PostNL ties mail carrier salaries to national minimum wage
PostNL has reached an agreement with leaders of the BVPP union on a new collective bargaining deal for 17,000 mail carriers, to run throughout 2012. The agreement, which is subject to ratification by union members, will see salaries for postal workers pegged to the national minimum wage, so any changes in the minimum level will be reflected in BVPP members’ pay packets.
New postal workers will receive pay at the level of the minimum wage, currently around EUR 1,400 a month, while those employed for at least one year will receive a salary 2% above the minimum wage.
Mail carriers in the service for three years or longer will be paid a rate 4% above minimum wage, the union said, adding that in future it will be pushing to see wage levels even higher than the national minimum.
PostNL said today that its deal means higher pay for those who had been mail carriers for a longer time period, and said that the agreement also provides more flexibility for mail delivery staff to take unpaid leave.
“PostNL is pleased to have reached an agreement on a collective labour agreement for its mail carriers,” the company said. “With the agreement PostNL has reached a new milestone in achieving fair conditions of employment in the mail carrier sector.”

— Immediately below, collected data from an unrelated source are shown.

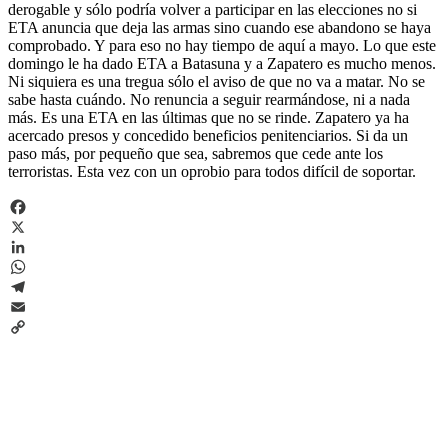
derogable y sólo podría volver a participar en las elecciones no si
ETA anuncia que deja las armas sino cuando ese abandono se haya
comprobado. Y para eso no hay tiempo de aquí a mayo. Lo que este
domingo le ha dado ETA a Batasuna y a Zapatero es mucho menos.
Ni siquiera es una tregua sólo el aviso de que no va a matar. No se
sabe hasta cuándo. No renuncia a seguir rearmándose, ni a nada
más. Es una ETA en las últimas que no se rinde. Zapatero ya ha
acercado presos y concedido beneficios penitenciarios. Si da un
paso más, por pequeño que sea, sabremos que cede ante los
terroristas. Esta vez con un oprobio para todos difícil de soportar.
Facebook
X
LinkedIn
WhatsApp
Telegram
Email
Copy
Link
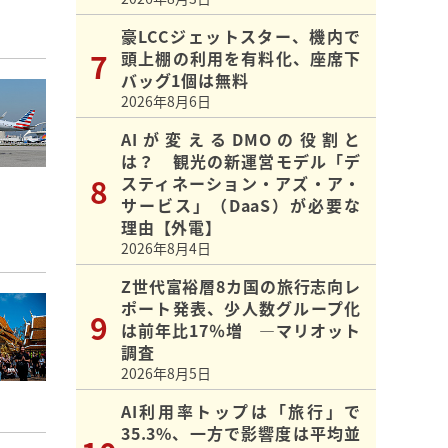
豪LCCジェットスター、機内で
頭上棚の利用を有料化、座席下
バッグ1個は無料
2026年8月6日
AIが変えるDMOの役割と
は？ 観光の新運営モデル「デ
スティネーション・アズ・ア・
サービス」（DaaS）が必要な
理由【外電】
2026年8月4日
Z世代富裕層8カ国の旅行志向レ
ポート発表、少人数グループ化
は前年比17％増 ―マリオット
調査
2026年8月5日
AI利用率トップは「旅行」で
35.3%、一方で影響度は平均並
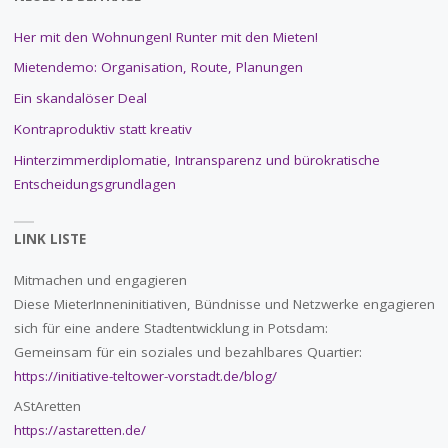
Her mit den Wohnungen! Runter mit den Mieten!
Mietendemo: Organisation, Route, Planungen
Ein skandalöser Deal
Kontraproduktiv statt kreativ
Hinterzimmerdiplomatie, Intransparenz und bürokratische
Entscheidungsgrundlagen
LINK LISTE
Mitmachen und engagieren
Diese MieterInneninitiativen, Bündnisse und Netzwerke engagieren
sich für eine andere Stadtentwicklung in Potsdam:
Gemeinsam für ein soziales und bezahlbares Quartier:
https://initiative-teltower-vorstadt.de/blog/
AStAretten
https://astaretten.de/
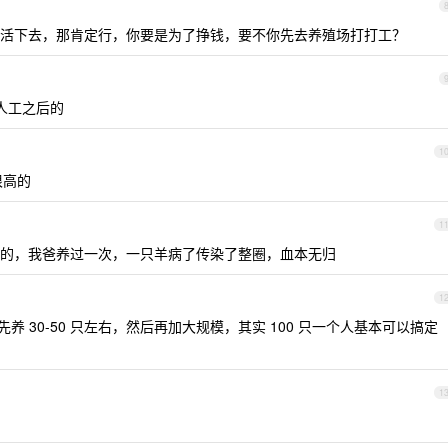
活下去，那肯定行，你要是为了挣钱，要不你先去养殖场打打工？
人工之后的
1
很高的
1
的，我爸养过一次，一只羊病了传染了整圈，血本无归
1
 30-50 只左右，然后再加大规模，其实 100 只一个人基本可以搞定
1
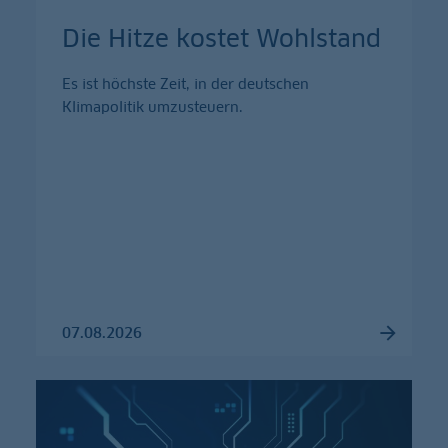
Die Hitze kostet Wohlstand
Es ist höchste Zeit, in der deutschen
Klimapolitik umzusteuern.
07.08.2026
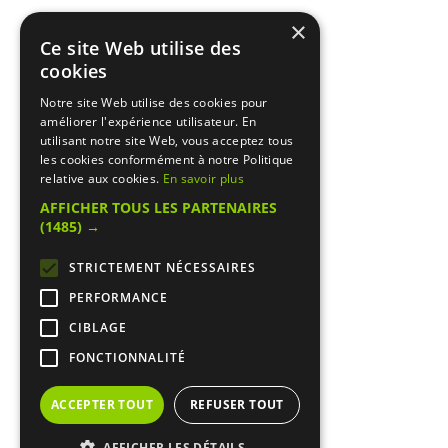
×
Ce site Web utilise des
cookies
Notre site Web utilise des cookies pour
améliorer l'expérience utilisateur. En
utilisant notre site Web, vous acceptez tous
les cookies conformément à notre Politique
relative aux cookies.
En savoir plus
AFFICHER TOUS LES PARTENAIRES
(1485) →
STRICTEMENT NÉCESSAIRES
PERFORMANCE
CIBLAGE
FONCTIONNALITÉ
ACCEPTER TOUT
REFUSER TOUT
AFFICHER LES DÉTAILS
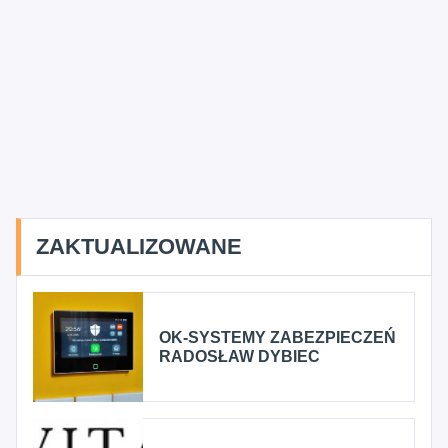
ZAKTUALIZOWANE
OK-SYSTEMY ZABEZPIECZEŃ
RADOSŁAW DYBIEC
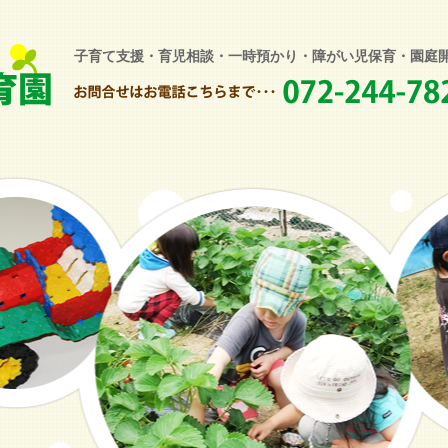
子育て支援・育児相談・一時預かり・障がい児保育・園庭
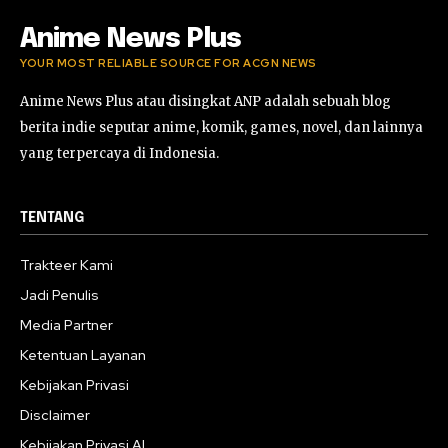
Anime News Plus
YOUR MOST RELIABLE SOURCE FOR ACGN NEWS
Anime News Plus atau disingkat ANP adalah sebuah blog
berita indie seputar anime, komik, games, novel, dan lainnya
yang terpercaya di Indonesia.
TENTANG
Trakteer Kami
Jadi Penulis
Media Partner
Ketentuan Layanan
Kebijakan Privasi
Disclaimer
Kebijakan Privasi AI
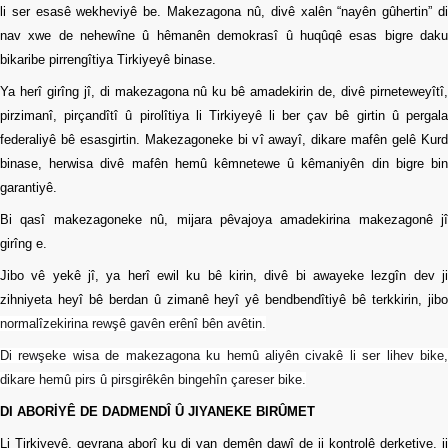
li ser esasê wekheviyê be. Makezagona nû, divê xalên “nayên gûhertin” di
nav xwe de nehewîne û hêmanên demokrasî û huqûqê esas bigre daku
bikaribe pirrengîtiya Tirkiyeyê binase.
Ya herî girîng jî, di makezagona nû ku bê amadekirin de, divê pirneteweyîtî,
pirzimanî, pirçandîtî û pirolîtiya li Tirkiyeyê li ber çav bê girtin û pergala
federaliyê bê esasgirtin. Makezagoneke bi vî awayî, dikare mafên gelê Kurd
binase, herwisa divê mafên hemû kêmnetewe û kêmaniyên din bigre bin
garantiyê.
Bi qasî makezagoneke nû, mijara pêvajoya amadekirina makezagonê jî
girîng e.
Jibo vê yekê jî, ya herî ewil ku bê kirin, divê bi awayeke lezgîn dev ji
zihniyeta heyî bê berdan û zimanê heyî yê bendbendîtiyê bê terkkirin, jibo
normalîzekirina rewşê gavên erênî bên avêtin.
Di rewşeke wisa de makezagona ku hemû aliyên civakê li ser lihev bike,
dikare hemû pirs û pirsgirêkên bingehîn çareser bike.
DI ABORİYÊ DE DADMENDÎ Û JIYANEKE BIRÛMET
Li Tirkiyeyê, qeyrana aborî ku di van demên dawî de ji kontrolê derketiye, ji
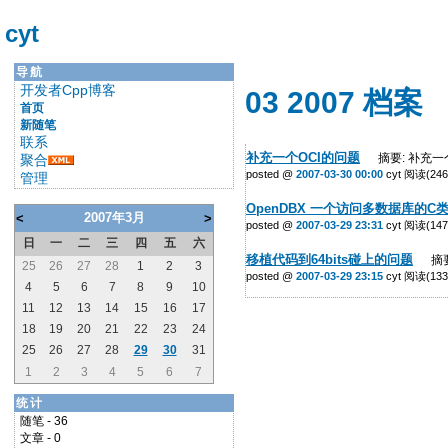
cyt
导航
开发者Cpp博客
03 2007 档案
首页
新随笔
联系
补充一个OCI的问题
摘要: 补充一
聚合
posted @
2007-03-30 00:00
cyt 阅读(246
管理
OpenDBX 一个访问多数据库的C
2007年3月
<
>
posted @
2007-03-29 23:31
cyt 阅读(147
日
一
二
三
四
五
六
移植代码到64bits碰上的问题
摘要:
25
26
27
28
1
2
3
posted @
2007-03-29 23:15
cyt 阅读(133
4
5
6
7
8
9
10
11
12
13
14
15
16
17
18
19
20
21
22
23
24
25
26
27
28
29
30
31
1
2
3
4
5
6
7
统计
随笔 - 36
文章 - 0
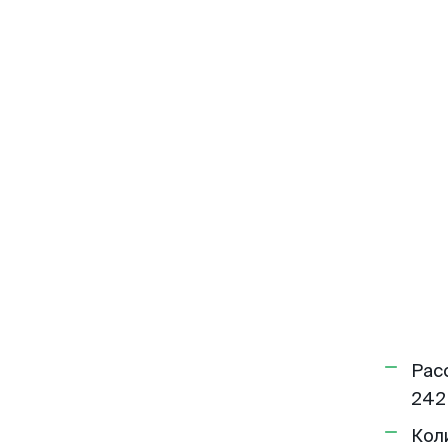
Рас
242
Кол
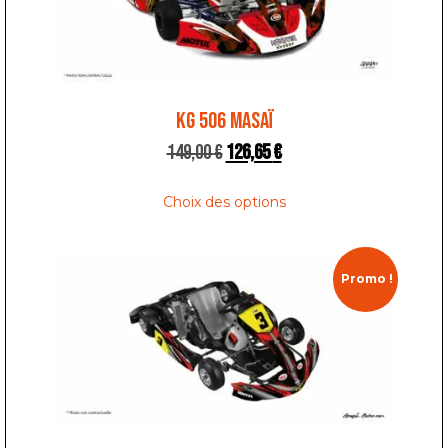
KG 506 MASAÏ
149,00
€
126,65
€
Choix des options
Promo !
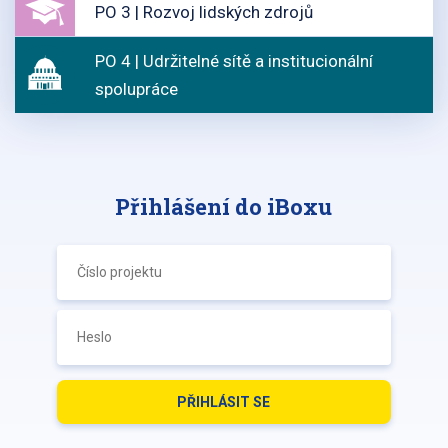
PO 3 | Rozvoj lidských zdrojů
PO 4 | Udržitelné sítě a institucionální
spolupráce
Přihlášení do iBoxu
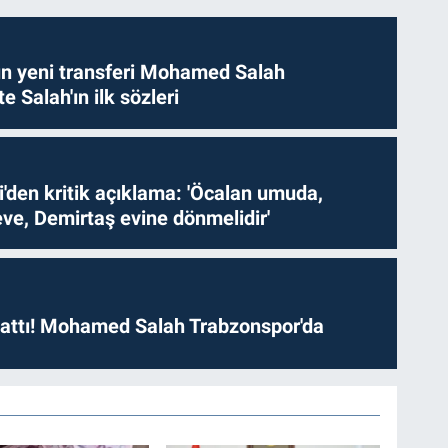
n yeni transferi Mohamed Salah
te Salah'ın ilk sözleri
i'den kritik açıklama: 'Öcalan umuda,
ve, Demirtaş evine dönmelidir'
 attı! Mohamed Salah Trabzonspor'da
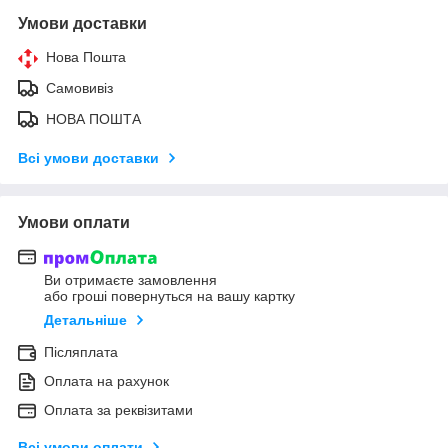
Умови доставки
Нова Пошта
Самовивіз
НОВА ПОШТА
Всі умови доставки
Умови оплати
Ви отримаєте замовлення
або гроші повернуться на вашу картку
Детальніше
Післяплата
Оплата на рахунок
Оплата за реквізитами
Всі умови оплати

The deal also clarifies the rules on when mail carriers should be compensated for having to wait for their mail because of processing delays, and what happens when they run out of time to complete their delivery rounds.
The BVPP said pay levels for postal delivery had not changed since 2009, and that the tying of salary levels to changes in the nationwide minimum wage levels was a “first step” in improving the situation.
“If we reject this agreement now we have nothing, and will have to weather a long period until something better can be achieved,” the union negotiators advised members.
PostNL, which employs a total of 77,000 people, is currently in the process of seeking major cost savings to turnaround losses and cope with the strains of an underfunded pension programme.
The company said it has also discussed similar arrangements with other postal unions, Abvakabo FNV and CNV Publieke Zaak, but the unions are currently refusing to sign the agreement because PostNL does not want to link existing wage levels for workers employed for long periods to changes in the national minimum wage.